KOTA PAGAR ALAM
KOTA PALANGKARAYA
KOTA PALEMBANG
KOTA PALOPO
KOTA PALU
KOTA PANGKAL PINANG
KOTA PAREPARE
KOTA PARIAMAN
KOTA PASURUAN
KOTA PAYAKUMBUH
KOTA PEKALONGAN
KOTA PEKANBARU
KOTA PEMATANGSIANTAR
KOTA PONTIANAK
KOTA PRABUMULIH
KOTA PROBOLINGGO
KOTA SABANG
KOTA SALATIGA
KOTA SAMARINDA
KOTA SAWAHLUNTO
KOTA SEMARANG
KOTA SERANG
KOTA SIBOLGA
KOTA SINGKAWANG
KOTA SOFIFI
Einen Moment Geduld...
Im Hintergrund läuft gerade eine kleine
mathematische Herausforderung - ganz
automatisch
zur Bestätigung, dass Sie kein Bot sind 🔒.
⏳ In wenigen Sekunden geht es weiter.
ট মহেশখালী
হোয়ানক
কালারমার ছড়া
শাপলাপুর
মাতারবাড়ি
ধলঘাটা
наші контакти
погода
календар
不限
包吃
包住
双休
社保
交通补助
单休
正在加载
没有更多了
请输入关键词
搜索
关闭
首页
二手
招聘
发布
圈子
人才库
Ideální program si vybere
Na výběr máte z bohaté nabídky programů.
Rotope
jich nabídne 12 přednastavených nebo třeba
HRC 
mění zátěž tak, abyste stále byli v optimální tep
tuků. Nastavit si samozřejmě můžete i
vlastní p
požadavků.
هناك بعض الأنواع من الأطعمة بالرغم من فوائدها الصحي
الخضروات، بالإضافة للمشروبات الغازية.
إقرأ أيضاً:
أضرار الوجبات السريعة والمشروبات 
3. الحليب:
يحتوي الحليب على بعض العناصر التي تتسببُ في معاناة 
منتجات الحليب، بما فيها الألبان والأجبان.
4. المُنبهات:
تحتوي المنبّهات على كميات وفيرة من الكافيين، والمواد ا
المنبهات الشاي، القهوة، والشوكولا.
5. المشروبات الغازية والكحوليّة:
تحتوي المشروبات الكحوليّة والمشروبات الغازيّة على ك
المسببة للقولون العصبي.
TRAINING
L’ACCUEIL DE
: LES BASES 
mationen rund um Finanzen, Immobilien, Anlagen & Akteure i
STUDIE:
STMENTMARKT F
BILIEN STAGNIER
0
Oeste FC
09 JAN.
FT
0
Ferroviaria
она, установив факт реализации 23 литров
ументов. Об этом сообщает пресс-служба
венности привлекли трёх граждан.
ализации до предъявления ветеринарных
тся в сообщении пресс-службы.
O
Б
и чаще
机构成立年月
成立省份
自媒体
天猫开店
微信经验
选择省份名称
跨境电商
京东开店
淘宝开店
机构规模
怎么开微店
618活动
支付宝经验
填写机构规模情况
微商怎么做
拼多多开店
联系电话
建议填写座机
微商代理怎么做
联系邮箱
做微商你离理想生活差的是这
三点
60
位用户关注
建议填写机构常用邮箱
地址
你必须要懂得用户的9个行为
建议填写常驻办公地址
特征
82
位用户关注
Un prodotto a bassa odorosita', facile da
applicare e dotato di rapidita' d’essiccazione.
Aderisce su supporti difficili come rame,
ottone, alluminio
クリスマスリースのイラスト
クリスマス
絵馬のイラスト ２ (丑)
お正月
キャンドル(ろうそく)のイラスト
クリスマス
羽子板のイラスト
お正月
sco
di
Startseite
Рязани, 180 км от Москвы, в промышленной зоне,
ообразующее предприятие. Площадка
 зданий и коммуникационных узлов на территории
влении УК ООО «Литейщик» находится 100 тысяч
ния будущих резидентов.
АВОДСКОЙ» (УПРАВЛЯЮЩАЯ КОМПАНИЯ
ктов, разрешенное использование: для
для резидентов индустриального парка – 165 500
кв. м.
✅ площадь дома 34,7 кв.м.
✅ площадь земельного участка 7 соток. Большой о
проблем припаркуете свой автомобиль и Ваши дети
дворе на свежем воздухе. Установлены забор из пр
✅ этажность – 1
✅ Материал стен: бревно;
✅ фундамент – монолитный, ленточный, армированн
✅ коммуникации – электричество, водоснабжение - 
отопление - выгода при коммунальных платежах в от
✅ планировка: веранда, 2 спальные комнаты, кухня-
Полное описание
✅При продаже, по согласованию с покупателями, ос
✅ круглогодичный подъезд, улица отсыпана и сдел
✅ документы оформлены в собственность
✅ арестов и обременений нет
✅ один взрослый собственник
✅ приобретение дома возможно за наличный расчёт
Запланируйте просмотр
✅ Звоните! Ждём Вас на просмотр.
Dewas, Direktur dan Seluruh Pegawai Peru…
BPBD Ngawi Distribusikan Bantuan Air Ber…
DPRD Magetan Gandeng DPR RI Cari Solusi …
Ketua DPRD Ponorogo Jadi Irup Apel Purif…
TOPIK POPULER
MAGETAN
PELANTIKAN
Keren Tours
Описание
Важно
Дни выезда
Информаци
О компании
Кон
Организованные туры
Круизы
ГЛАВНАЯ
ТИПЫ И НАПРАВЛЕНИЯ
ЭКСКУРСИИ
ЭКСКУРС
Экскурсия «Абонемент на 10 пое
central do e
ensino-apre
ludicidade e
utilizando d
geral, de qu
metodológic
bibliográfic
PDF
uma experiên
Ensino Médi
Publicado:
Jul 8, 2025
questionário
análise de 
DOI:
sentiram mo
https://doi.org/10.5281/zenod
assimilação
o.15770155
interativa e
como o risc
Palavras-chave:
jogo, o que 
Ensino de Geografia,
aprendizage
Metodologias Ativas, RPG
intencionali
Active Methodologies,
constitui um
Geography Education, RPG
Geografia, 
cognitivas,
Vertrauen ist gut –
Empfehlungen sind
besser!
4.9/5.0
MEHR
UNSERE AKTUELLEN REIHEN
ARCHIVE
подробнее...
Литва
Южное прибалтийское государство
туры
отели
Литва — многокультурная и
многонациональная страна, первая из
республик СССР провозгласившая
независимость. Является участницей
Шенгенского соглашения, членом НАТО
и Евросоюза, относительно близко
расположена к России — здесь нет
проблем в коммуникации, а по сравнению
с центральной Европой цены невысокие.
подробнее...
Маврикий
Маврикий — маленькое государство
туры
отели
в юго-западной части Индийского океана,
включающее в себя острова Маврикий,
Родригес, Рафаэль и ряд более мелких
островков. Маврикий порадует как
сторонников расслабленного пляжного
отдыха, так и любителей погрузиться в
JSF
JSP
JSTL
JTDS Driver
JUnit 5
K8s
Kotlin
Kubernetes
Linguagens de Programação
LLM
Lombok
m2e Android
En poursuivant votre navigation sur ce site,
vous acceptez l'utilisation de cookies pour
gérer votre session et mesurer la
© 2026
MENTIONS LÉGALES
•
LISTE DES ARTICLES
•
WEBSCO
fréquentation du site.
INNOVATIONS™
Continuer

▸ **HOW TO COMPLETE THIS TASK**
Each line of the material above needs repeating verbatim.

▸ **EXERCISE RESPONSE**
KOTA PAGAR ALAM
KOTA PALANGKARAYA
KOTA PALEMBANG
KOTA PALOPO
KOTA PALU
KOTA PANGKAL PINANG
KOTA PAREPARE
KOTA PARIAMAN
KOTA PASURUAN
KOTA PAYAKUMBUH
KOTA PEKALONGAN
KOTA PEKANBARU
KOTA PEMATANGSIANTAR
KOTA PONTIANAK
KOTA PRABUMULIH
KOTA PROBOLINGGO
KOTA SABANG
KOTA SALATIGA
KOTA SAMARINDA
KOTA SAWAHLUNTO
KOTA SEMARANG
KOTA SERANG
KOTA SIBOLGA
KOTA SINGKAWANG
KOTA SOFIFI
Einen Moment Geduld...
Im Hintergrund läuft gerade eine kleine
mathematische Herausforderung - ganz
automatisch
zur Bestätigung, dass Sie kein Bot sind 🔒.
⏳ In wenigen Sekunden geht es weiter.
ট মহেশখালী
হোয়ানক
কালারমার ছড়া
শাপলাপুর
মাতারবাড়ি
ধলঘাটা
наші контакти
погода
календар
不限
包吃
包住
双休
社保
交通补助
单休
正在加载
没有更多了
请输入关键词
搜索
关闭
首页
二手
招聘
发布
圈子
人才库
Ideální program si vybere
Na výběr máte z bohaté nabídky programů.
Rotope
jich nabídne 12 přednastavených nebo třeba
HRC 
mění zátěž tak, abyste stále byli v optimální tep
tuků. Nastavit si samozřejmě můžete i
vlastní p
požadavků.
هناك بعض الأنواع من الأطعمة بالرغم من فوائدها الصحي
الخضروات، بالإضافة للمشروبات الغازية.
إقرأ أيضاً:
أضرار الوجبات السريعة والمشروبات 
3. الحليب:
يحتوي الحليب على بعض العناصر التي تتسببُ في معاناة 
منتجات الحليب، بما فيها الألبان والأجبان.
4. المُنبهات:
تحتوي المنبّهات على كميات وفيرة من الكافيين، والمواد ا
المنبهات الشاي، القهوة، والشوكولا.
5. المشروبات الغازية والكحوليّة:
تحتوي المشروبات الكحوليّة والمشروبات الغازيّة على ك
المسببة للقولون العصبي.
TRAINING
L’ACCUEIL DE
: LES BASES 
mationen rund um Finanzen, Immobilien, Anlagen & Akteure i
STUDIE:
STMENTMARKT F
BILIEN STAGNIER
0
Oeste FC
09 JAN.
FT
0
Ferroviaria
она, установив факт реализации 23 литров
ументов. Об этом сообщает пресс-служба
венности привлекли трёх граждан.
ализации до предъявления ветеринарных
тся в сообщении пресс-службы.
O
Б
и чаще
机构成立年月
成立省份
自媒体
天猫开店
微信经验
选择省份名称
跨境电商
京东开店
淘宝开店
机构规模
怎么开微店
618活动
支付宝经验
填写机构规模情况
微商怎么做
拼多多开店
联系电话
建议填写座机
微商代理怎么做
联系邮箱
做微商你离理想生活差的是这
三点
60
位用户关注
建议填写机构常用邮箱
地址
你必须要懂得用户的9个行为
建议填写常驻办公地址
特征
82
位用户关注
Un prodotto a bassa odorosita', facile da
applicare e dotato di rapidita' d’essiccazione.
Aderisce su supporti difficili come rame,
ottone, alluminio
クリスマスリースのイラスト
クリスマス
絵馬のイラスト ２ (丑)
お正月
キャンドル(ろうそく)のイラスト
クリスマス
羽子板のイラスト
お正月
sco
di
Startseite
Рязани, 180 км от Москвы, в промышленной зоне,
ообразующее предприятие. Площадка
 зданий и коммуникационных узлов на территории
влении УК ООО «Литейщик» находится 100 тысяч
ния будущих резидентов.
АВОДСКОЙ» (УПРАВЛЯЮЩАЯ КОМПАНИЯ
ктов, разрешенное использование: для
для резидентов индустриального парка – 165 500
кв. м.
✅ площадь дома 34,7 кв.м.
✅ площадь земельного участка 7 соток. Большой о
проблем припаркуете свой автомобиль и Ваши дети
дворе на свежем воздухе. Установлены забор из пр
✅ этажность – 1
✅ Материал стен: бревно;
✅ фундамент – монолитный, ленточный, армированн
✅ коммуникации – электричество, водоснабжение - 
отопление - выгода при коммунальных платежах в от
✅ планировка: веранда, 2 спальные комнаты, кухня-
Полное описание
✅При продаже, по согласованию с покупателями, ос
✅ круглогодичный подъезд, улица отсыпана и сдел
✅ документы оформлены в собственность
✅ арестов и обременений нет
✅ один взрослый собственник
✅ приобретение дома возможно за наличный расчёт
Запланируйте просмотр
✅ Звоните! Ждём Вас на просмотр.
Dewas, Direktur dan Seluruh Pegawai Peru…
BPBD Ngawi Distribusikan Bantuan Air Ber…
DPRD Magetan Gandeng DPR RI Cari Solusi …
Ketua DPRD Ponorogo Jadi Irup Apel Purif…
TOPIK POPULER
MAGETAN
PELANTIKAN
Keren Tours
Описание
Важно
Дни выезда
Информаци
О компании
Кон
Организованные туры
Круизы
ГЛАВНАЯ
ТИПЫ И НАПРАВЛЕНИЯ
ЭКСКУРСИИ
ЭКСКУРС
Экскурсия «Абонемент на 10 пое
central do e
ensino-apre
ludicidade e
utilizando d
geral, de qu
metodológic
bibliográfic
PDF
uma experiên
Ensino Médi
Publicado:
Jul 8, 2025
questionário
análise de 
DOI:
sentiram mo
https://doi.org/10.5281/zenod
assimilação
o.15770155
interativa e
como o risc
Palavras-chave:
jogo, o que 
Ensino de Geografia,
aprendizage
Metodologias Ativas, RPG
intencionali
Active Methodologies,
constitui um
Geography Education, RPG
Geografia, 
cognitivas,
Vertrauen ist gut –
Empfehlungen sind
besser!
4.9/5.0
MEHR
UNSERE AKTUELLEN REIHEN
ARCHIVE
подробнее...
Литва
Южное прибалтийское государство
туры
отели
Литва — многокультурная и
многонациональная страна, первая из
республик СССР провозгласившая
независимость. Является участницей
Шенгенского соглашения, членом НАТО
и Евросоюза, относительно близко
расположена к России — здесь нет
проблем в коммуникации, а по сравнению
с центральной Европой цены невысокие.
подробнее...
Маврикий
Маврикий — маленькое государство
туры
отели
в юго-западной части Индийского океана,
включающее в себя острова Маврикий,
Родригес, Рафаэль и ряд более мелких
островков. Маврикий порадует как
сторонников расслабленного пляжного
отдыха, так и любителей погрузиться в
JSF
JSP
JSTL
JTDS Driver
JUnit 5
K8s
Kotlin
Kubernetes
Linguagens de Programação
LLM
Lombok
m2e Android
En poursuivant votre navigation sur ce site,
vous acceptez l'utilisation de cookies pour
gérer votre session et mesurer la
© 2026
MENTIONS LÉGALES
•
LISTE DES ARTICLES
•
WEBSCO
fréquentation du site.
INNOVATIONS™
Continuer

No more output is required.